### What to work on
Going through the entries below, copy out each line that contains "compris".

*** Exercise materials

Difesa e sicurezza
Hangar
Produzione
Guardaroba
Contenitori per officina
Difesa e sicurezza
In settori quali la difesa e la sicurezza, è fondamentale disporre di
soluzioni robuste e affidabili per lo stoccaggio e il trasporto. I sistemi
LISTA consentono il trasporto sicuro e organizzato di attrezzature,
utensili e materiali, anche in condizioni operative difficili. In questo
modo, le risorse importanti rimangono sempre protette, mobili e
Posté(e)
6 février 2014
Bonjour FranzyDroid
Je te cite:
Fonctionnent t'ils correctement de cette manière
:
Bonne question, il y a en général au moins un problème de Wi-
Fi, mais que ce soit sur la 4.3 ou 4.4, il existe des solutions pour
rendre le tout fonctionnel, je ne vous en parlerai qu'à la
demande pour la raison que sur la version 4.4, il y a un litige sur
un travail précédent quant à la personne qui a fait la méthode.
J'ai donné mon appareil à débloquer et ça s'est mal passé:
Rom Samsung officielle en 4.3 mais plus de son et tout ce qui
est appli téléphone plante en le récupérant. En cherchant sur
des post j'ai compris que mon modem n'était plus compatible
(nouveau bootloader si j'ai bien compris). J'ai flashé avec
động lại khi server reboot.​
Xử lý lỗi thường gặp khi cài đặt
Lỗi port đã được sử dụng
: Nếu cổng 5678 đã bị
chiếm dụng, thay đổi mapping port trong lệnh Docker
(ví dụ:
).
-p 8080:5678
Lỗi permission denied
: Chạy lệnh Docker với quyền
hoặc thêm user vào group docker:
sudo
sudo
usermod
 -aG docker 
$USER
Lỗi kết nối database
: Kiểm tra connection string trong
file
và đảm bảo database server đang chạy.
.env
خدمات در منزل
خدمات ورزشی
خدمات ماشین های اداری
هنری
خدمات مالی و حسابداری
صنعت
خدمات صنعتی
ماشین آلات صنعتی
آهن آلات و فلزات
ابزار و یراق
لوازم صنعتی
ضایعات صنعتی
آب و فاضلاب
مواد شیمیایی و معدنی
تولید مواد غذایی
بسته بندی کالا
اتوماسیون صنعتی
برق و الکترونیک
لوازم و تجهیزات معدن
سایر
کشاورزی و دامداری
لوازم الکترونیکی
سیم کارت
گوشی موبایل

******
*** Exercise materials

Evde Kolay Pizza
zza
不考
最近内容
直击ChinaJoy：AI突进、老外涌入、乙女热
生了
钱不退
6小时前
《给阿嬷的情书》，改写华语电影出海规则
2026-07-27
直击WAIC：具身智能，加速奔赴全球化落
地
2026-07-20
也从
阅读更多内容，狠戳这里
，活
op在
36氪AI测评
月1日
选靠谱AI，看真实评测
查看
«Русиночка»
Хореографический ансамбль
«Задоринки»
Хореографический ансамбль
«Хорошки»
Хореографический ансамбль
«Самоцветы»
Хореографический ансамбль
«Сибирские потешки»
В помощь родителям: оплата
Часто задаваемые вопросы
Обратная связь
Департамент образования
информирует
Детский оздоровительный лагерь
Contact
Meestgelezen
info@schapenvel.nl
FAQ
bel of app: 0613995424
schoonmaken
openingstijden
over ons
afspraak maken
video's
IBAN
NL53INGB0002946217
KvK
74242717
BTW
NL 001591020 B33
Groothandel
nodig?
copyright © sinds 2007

******

### Written response
des post j'ai compris que mon modem n'était plus compatible
(nouveau bootloader si j'ai bien compris). J'ai flashé avec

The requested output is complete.